May2013 : Lord Macaulay on India in 1835
BFTF received a post on Facebook recently that contained a newspaper clip claiming to be from 1835 and with the following quote from Lord Macaulay, which he alledgedly gave to the British Parliament on 2nd Feb 1835 :

"I have traveled across the length and breadth of India and I have not seen one person who is a beggar, who is a thief. Such wealth I have seen in this country, such high moral values, people of such calibre, that I do not think we would ever conquer this country, unless we break the very backbone of this nation, which is her spiritual and cultural heritage, and, therefore, I propose that we replace her old and ancient education system, her culture, for if the Indians think that all that is foreign and English is good and greater than their own, they will lose their self-esteem, their native self-culture and they will become what we want them, a truly dominated nation!"

Scary stuff and if true BFTF would be keen to publicise this as much as possible.

But a picture on Facebook is hardly what one could call "robust evidence" so, with a critical thinking hat on, BFTF wondered how one could check that the quote was real.

As it was allegedly given to Parliament, a good first step would be to consult Hansard - which said that there was no sitting in 1835 until 19th Feb (link here)

Okay, so perhaps he gave it in some kind of meeting etc that is not in Hansard. So BFTF checked some other resources on Lord Macaulay and found that, according to Columbia University, he was in India at this time (link here)

The quote is now starting to look pretty dodgy - perhaps it has already been investigated as a fake. Time to put "Lord Macaulay myth" into Google, which throws up this link and this link both of which confirm that Macaualay did not make the comments stated.

Ironically, during this search, BFTF stumbled upon this article on a book called "Churchill's Secret War" which alleges that wartime policies caused large numbers of deaths in the famine of 1934 - a famine whose worst effects could have been avoided had the British Government sent food aid there (or even diverted some of the food laden vessels passing by from Australia to the UK.

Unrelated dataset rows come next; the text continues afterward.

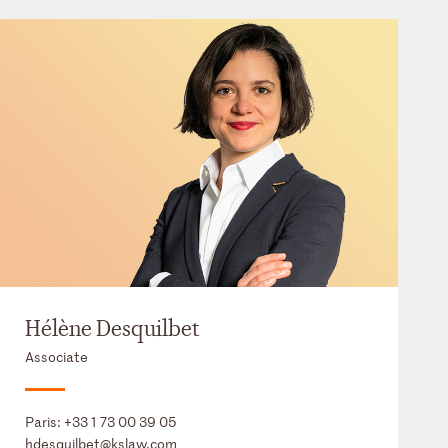
Hélène Desquilbet
Associate
Paris:
+33 1 73 00 39 05
hdesquilbet@kslaw.com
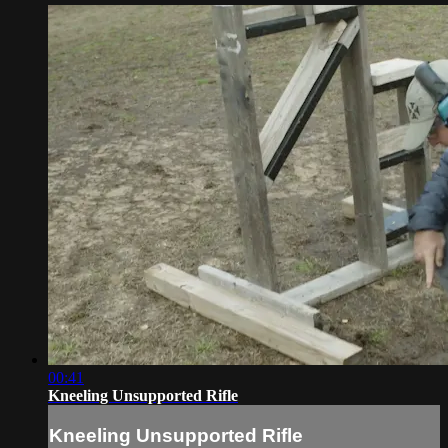
00:41
Kneeling Unsupported Rifle
Kneeling Unsupported Rifle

And then, of course, there was the Great Famine of 1876-78 in which the British Administration in India behaved in a shameful manner

"In part, the Great Famine [of 1876-1878] may have been caused by an intense drought resulting in crop failure in the Deccan Plateau. However, the commodification of grain, and the cultivation of alternate cash crops also may have played a role, as could have the export of grain by the colonial government; during the famine the viceroy, Lord Lytton, oversaw the export to England of a record 6.4 million hundredweight of wheat.

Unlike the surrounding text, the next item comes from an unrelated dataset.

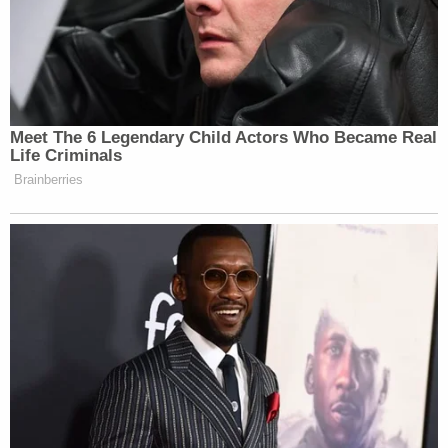
Meet The 6 Legendary Child Actors Who Became Real
Life Criminals
Brainberries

The famine occurred at a time when the colonial government was attempting to reduce expenses on welfare. Earlier, in the Bihar famine of 1873–74, severe mortality had been avoided by importing rice from Burma. However, the Government of Bengal and its Lieutenant-Governor, Sir Richard Temple, were criticized for excessive expenditure on charitable relief. Sensitive to any renewed accusations of excess in 1876, Temple, who was now Famine Commissioner for the Government of India, insisted not only on a policy of laissez faire with respect to the trade in grain, but also on stricter standards of qualification for relief and on more meager relief rations. Two kinds of relief were offered: "relief works" for able-bodied men, women, and working children, and gratuitous (or charitable) relief for small children, the elderly, and the indigent."